So what did I decide to do to make this mental decision a reality? I signed up for a scuba course with my boyfriend. I spent the only money I had saved up that wouldn’t be going to tuition, rent and food. It was my way of showing my planner that I still control my life. I want more from my final year than a line in my resume that says ‘graduated in May of 2013.’
I want challenges that don’t come on paper.
I want relaxation.
I want memories.
I want summer.
So here’s to the final days of shifting gears, whether it means packing a suitcase, saying goodbyes, making a trip to Staples or contacting profs to squeeze into that required course that somehow you forgot despite multiple appointments with a guidance counselor.
Summer is more than the four months we allot for it.
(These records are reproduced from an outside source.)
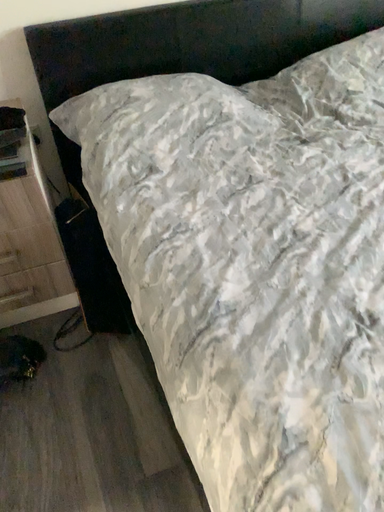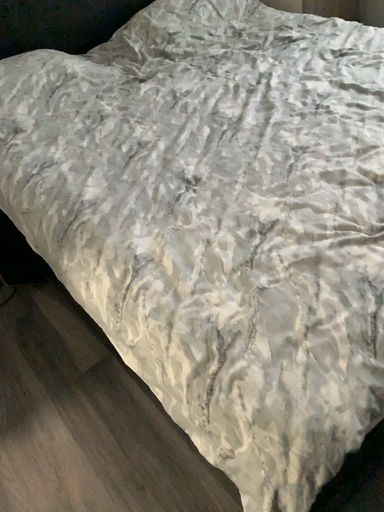 Question: How did the camera likely rotate when shooting the video?

Choices:
 (A) rotated left
 (B) rotated right

Answer: (B) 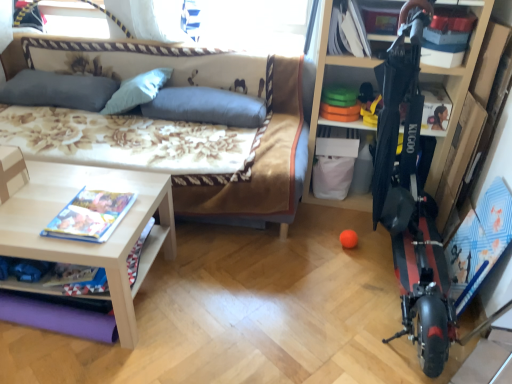 What are the coordinates of `vacant space behind hardcover book at lower left, the first book in the front-to-back sequence` in the screenshot? It's located at (100, 184). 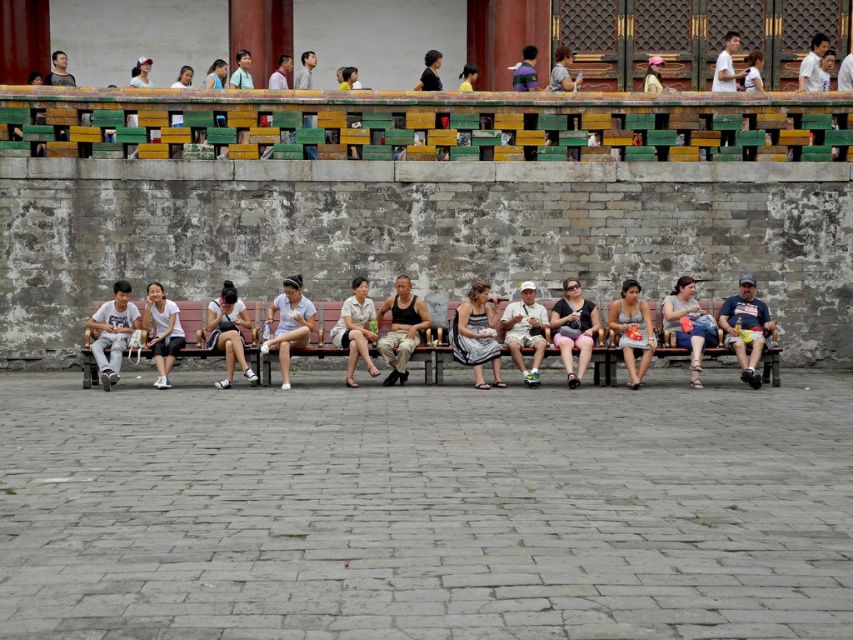 You are a photographer trying to capture a candid shot of the striped fabric dress at center and the white matte shorts at center. Since you want to ensure both are visible in the frame, can you determine which one is to the left of the other?

The striped fabric dress at center is positioned on the right side of white matte shorts at center, so the white matte shorts at center is to the left of the striped fabric dress at center.

From the picture: You are a photographer trying to capture a candid shot of the denim shorts at center without including the brown wooden bench at center in the frame. Given their heights, is this possible?

The brown wooden bench at center has a lesser height compared to denim shorts at center, so it is possible to capture the denim shorts at center without including the bench in the frame by adjusting the camera angle to focus on the higher position of the shorts. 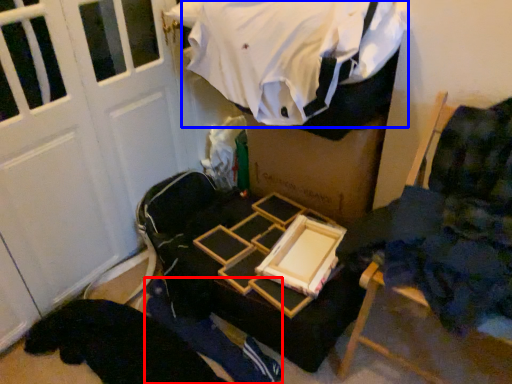 Question: Among these objects, which one is nearest to the camera, person (highlighted by a red box) or clothing (highlighted by a blue box)?

Choices:
 (A) person
 (B) clothing

Answer: (B) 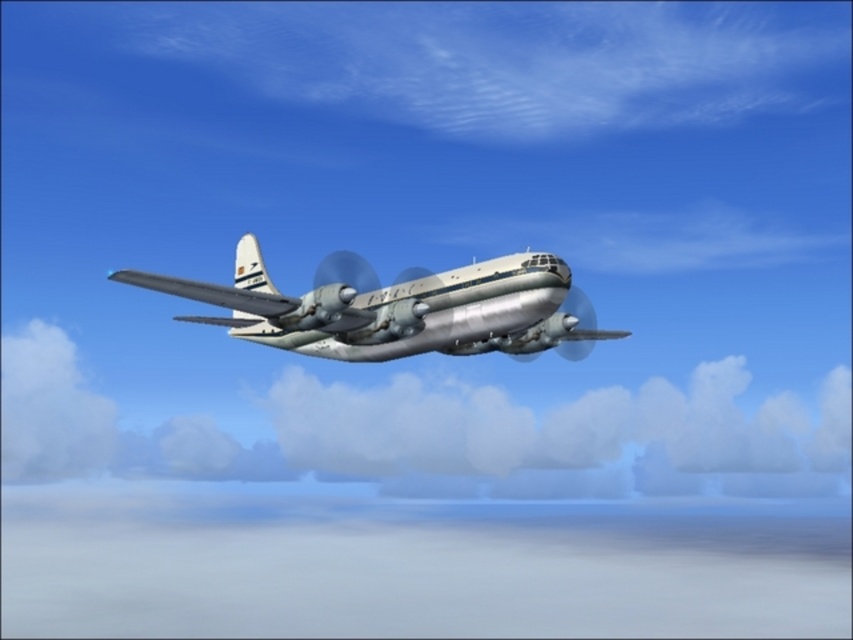 Question: Which point is farther to the camera?

Choices:
 (A) (563, 320)
 (B) (724, 438)

Answer: (B)

Question: Can you confirm if white fluffy cloud at center is positioned below silver metallic airplane at center?

Choices:
 (A) no
 (B) yes

Answer: (B)

Question: Does white fluffy cloud at center appear under silver metallic airplane at center?

Choices:
 (A) no
 (B) yes

Answer: (B)

Question: Observing the image, what is the correct spatial positioning of white fluffy cloud at center in reference to silver metallic airplane at center?

Choices:
 (A) left
 (B) right

Answer: (A)

Question: Which point is closer to the camera?

Choices:
 (A) (589, 428)
 (B) (468, 330)

Answer: (B) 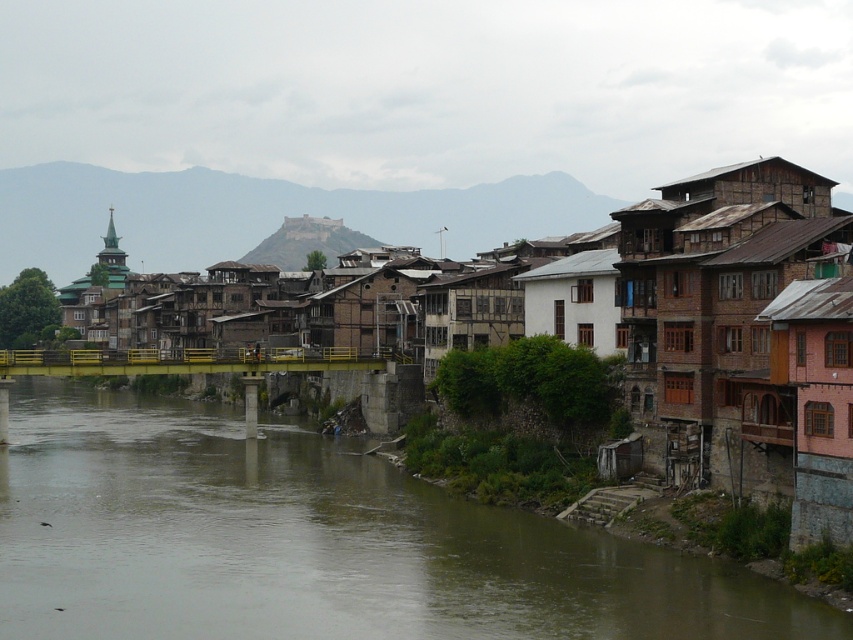 Question: Which point is farther from the camera taking this photo?

Choices:
 (A) (578, 256)
 (B) (503, 340)
 (C) (505, 608)

Answer: (B)

Question: Can you confirm if brown wooden houses at center is thinner than white wooden house at center?

Choices:
 (A) yes
 (B) no

Answer: (B)

Question: Can you confirm if white wooden house at center is positioned to the right of wooden hut at center?

Choices:
 (A) yes
 (B) no

Answer: (A)

Question: Which object is positioned farthest from the brown wooden houses at center?

Choices:
 (A) wooden hut at center
 (B) white wooden house at center

Answer: (A)

Question: Among these objects, which one is nearest to the camera?

Choices:
 (A) white wooden house at center
 (B) brown wooden houses at center
 (C) brown concrete river at lower left
 (D) wooden hut at center

Answer: (C)

Question: Does brown wooden houses at center have a lesser width compared to white wooden house at center?

Choices:
 (A) yes
 (B) no

Answer: (B) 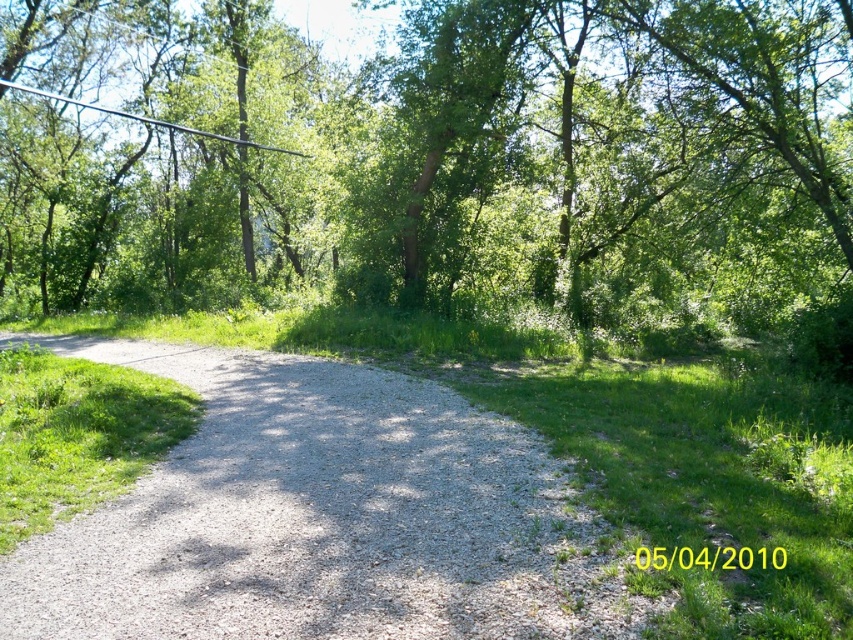 You are standing on the gravel path and want to take a photo of the green leafy tree at upper center. If your camera can focus on objects up to 10 meters away, will you need to move closer to take a clear photo?

The green leafy tree at upper center is 10.51 meters away from the viewer. Since the camera can only focus up to 10 meters, you need to move closer to ensure the tree is within the camera range.

You are a hiker standing at the starting point of the gravel path. You want to reach the green leafy tree at upper center. According to the map, your current position is at point 0,0. What direction should you head towards to reach the tree?

The green leafy tree at upper center is located at point (x=436, y=161), so you should head northeast to reach it.

You are standing at the starting point of the gravel path in the forest. You see two points marked on the path. One is at coordinates point (512, 538) and the other at point (120, 109). Which point is closer to your current position?

Point (512, 538) is closer to the camera than point (120, 109), so the point closer to your current position is point (512, 538). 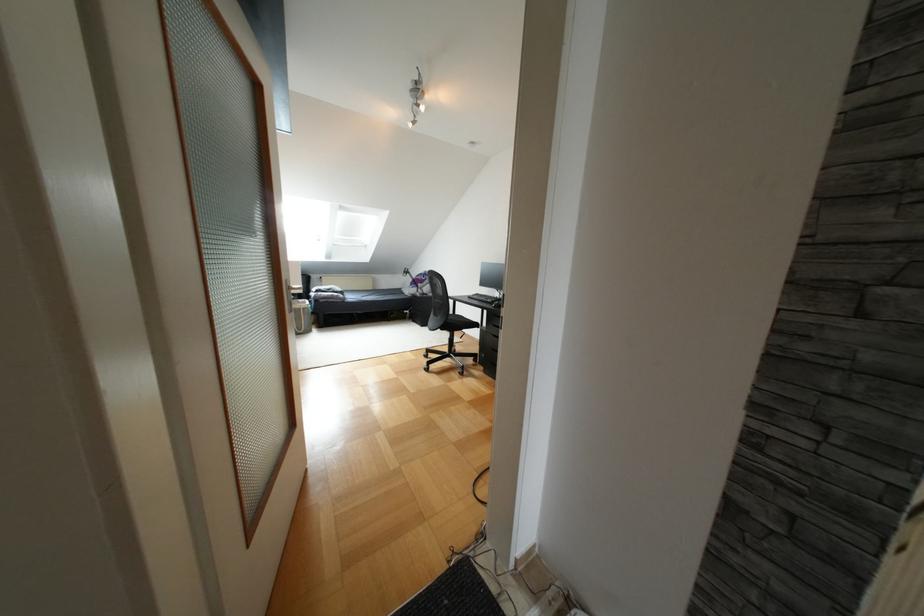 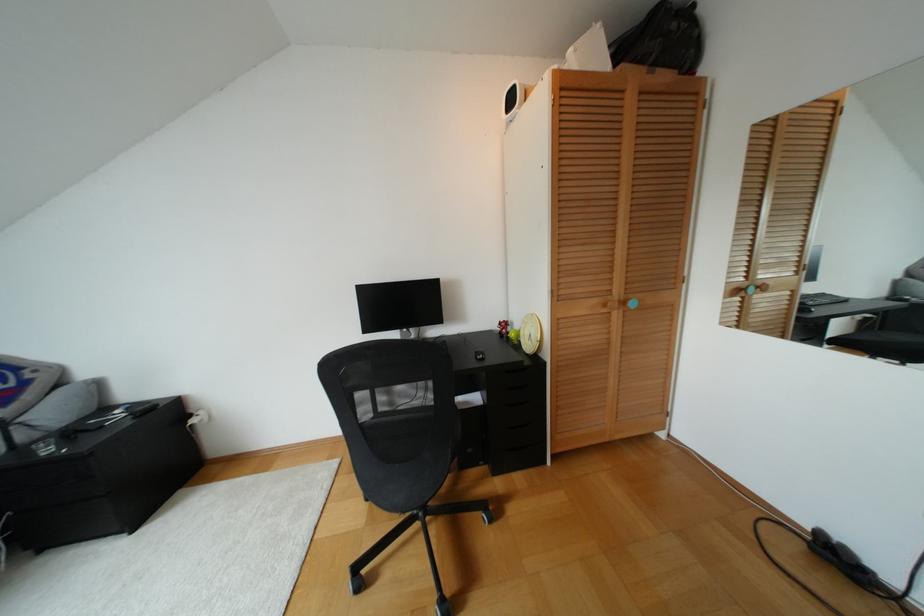 In the second image, find the point that corresponds to (426,355) in the first image.

(359, 585) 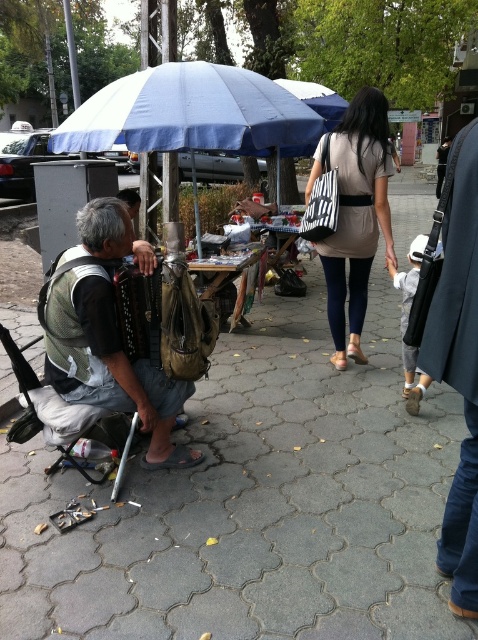 Between dark gray coat at right and beige fabric bag at center, which one is positioned higher?

beige fabric bag at center is higher up.

Between dark gray coat at right and beige fabric bag at center, which one appears on the left side from the viewer's perspective?

Positioned to the left is dark gray coat at right.

Is point (441, 352) farther from viewer compared to point (375, 120)?

No, (441, 352) is closer to viewer.

Find the location of a particular element. The height and width of the screenshot is (640, 478). dark gray coat at right is located at coordinates (455, 355).

Who is more distant from viewer, [226,524] or [90,220]?

Point [226,524]

Does point (375, 550) lie in front of point (131, 401)?

Yes, point (375, 550) is in front of point (131, 401).

Measure the distance between gray cobblestone pavement at center and camera.

gray cobblestone pavement at center and camera are 6.63 feet apart from each other.

At what (x,y) coordinates should I click in order to perform the action: click on gray cobblestone pavement at center. Please return your answer as a coordinate pair (x, y). This screenshot has height=640, width=478. Looking at the image, I should click on (254, 502).

In the scene shown: Who is taller, blue fabric umbrella at upper center or beige fabric bag at center?

beige fabric bag at center

Find the location of a particular element. blue fabric umbrella at upper center is located at coordinates (192, 113). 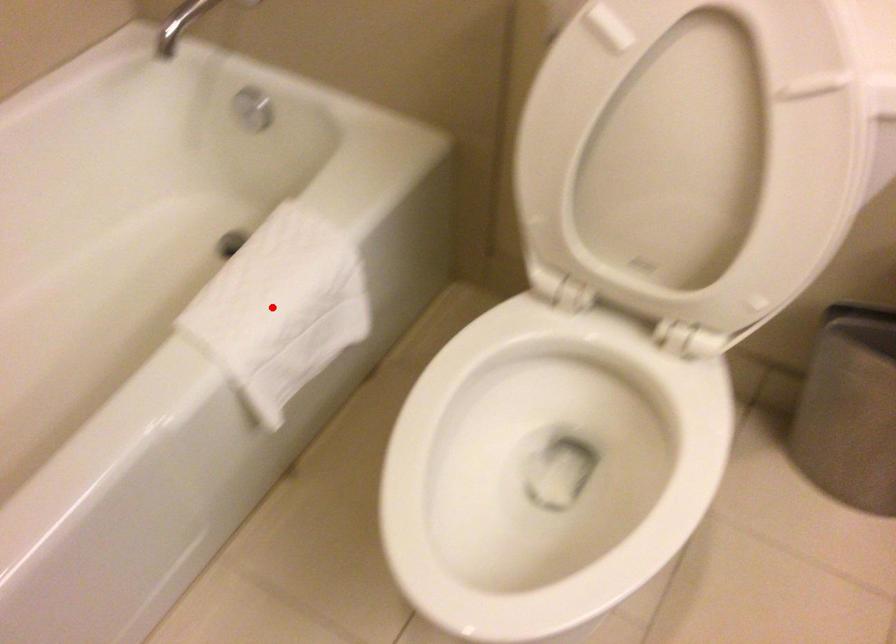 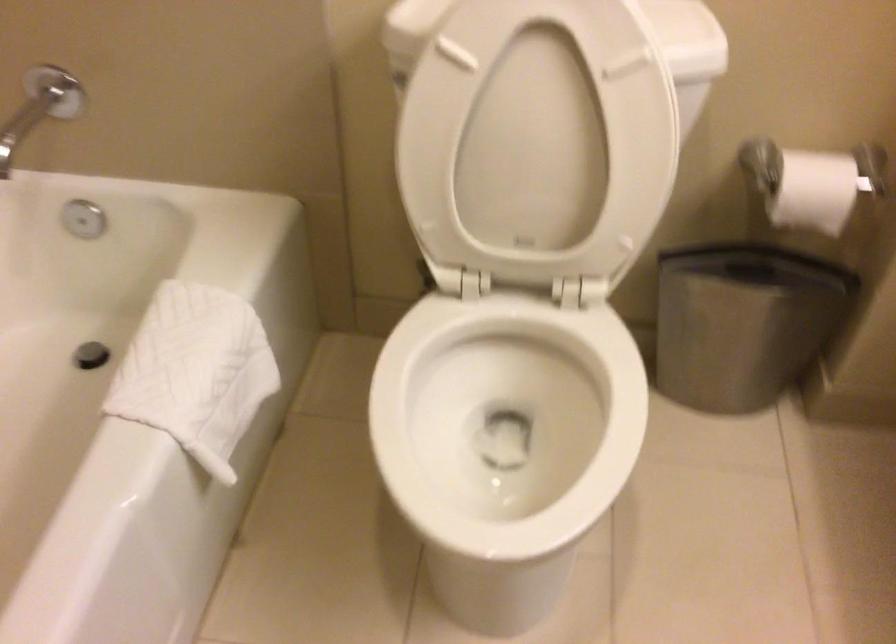 Locate, in the second image, the point that corresponds to the highlighted location in the first image.

(195, 372) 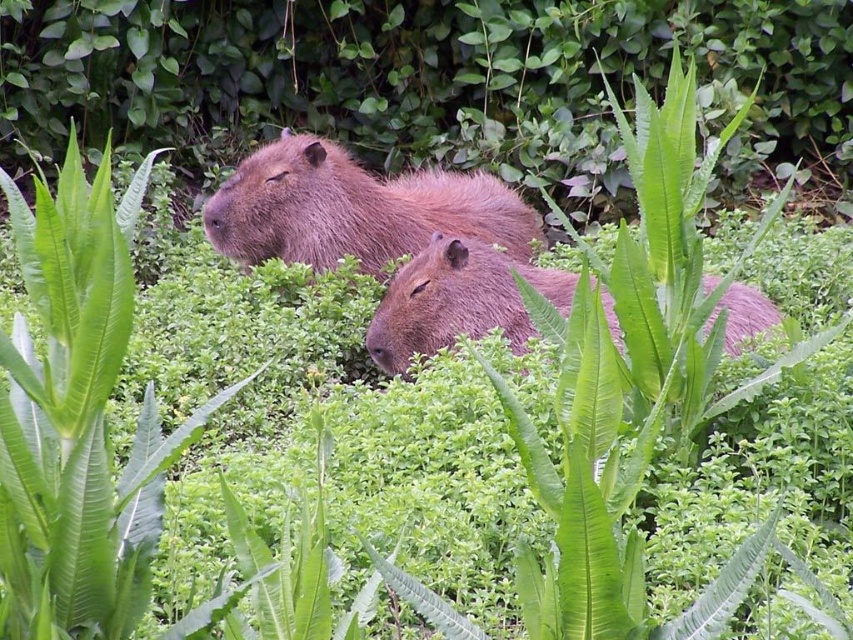 Who is positioned more to the right, brown furry capybara at center or fuzzy brown capybara at center?

Positioned to the right is fuzzy brown capybara at center.

Can you confirm if brown furry capybara at center is shorter than fuzzy brown capybara at center?

No.

Who is more distant from viewer, (x=282, y=244) or (x=611, y=332)?

The point (x=282, y=244) is more distant.

The image size is (853, 640). I want to click on brown furry capybara at center, so click(x=354, y=209). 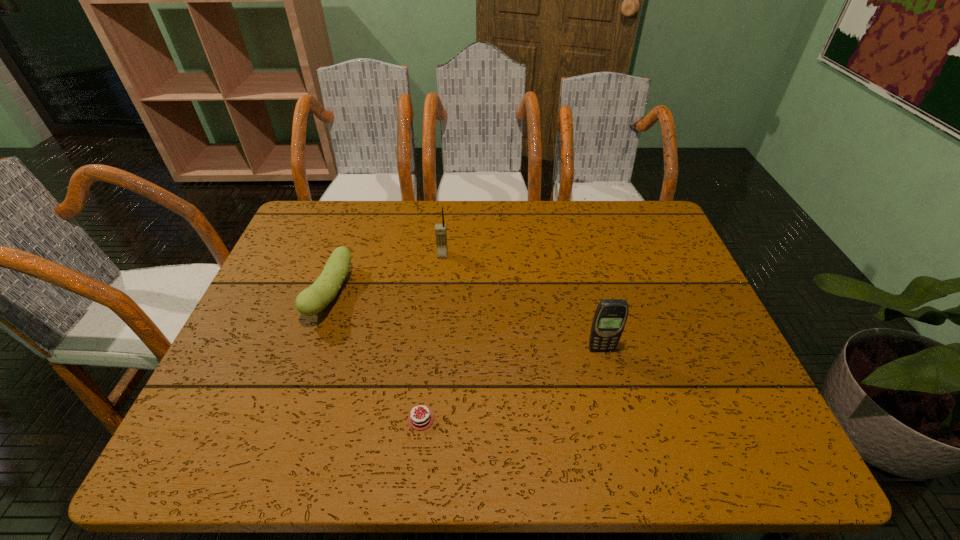 At what (x,y) coordinates should I click in order to perform the action: click on the left cellular telephone. Please return your answer as a coordinate pair (x, y). The height and width of the screenshot is (540, 960). Looking at the image, I should click on (440, 229).

Locate an element on the screen. The width and height of the screenshot is (960, 540). the farthest object is located at coordinates (440, 229).

Where is `the right cellular telephone`? The image size is (960, 540). the right cellular telephone is located at coordinates (610, 317).

Locate an element on the screen. This screenshot has width=960, height=540. the nearer cellular telephone is located at coordinates (610, 317).

Locate an element on the screen. This screenshot has width=960, height=540. cucumber is located at coordinates (312, 300).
June, July and August embody a frame of mind and a way of living that is as important as the diligent months that follow: September, October and worst of all, November.
So whether you are returning to friends or making your way through the ivy gates for the first time, just remember to keep a little extra space in your suitcase for summer. It may not mean signing your life away to the god-forsaken freezing cold blue depths of the Atlantic. In fact, it may be as simple as remembering to read something other than a textbook once in a while.
Bring that bestseller even if it’s not on your course list.
Sign up for something that catches your fancy—even if you feel a little guilty after.
And for gods’ sake, leave a little room in your agenda to see the white of the page.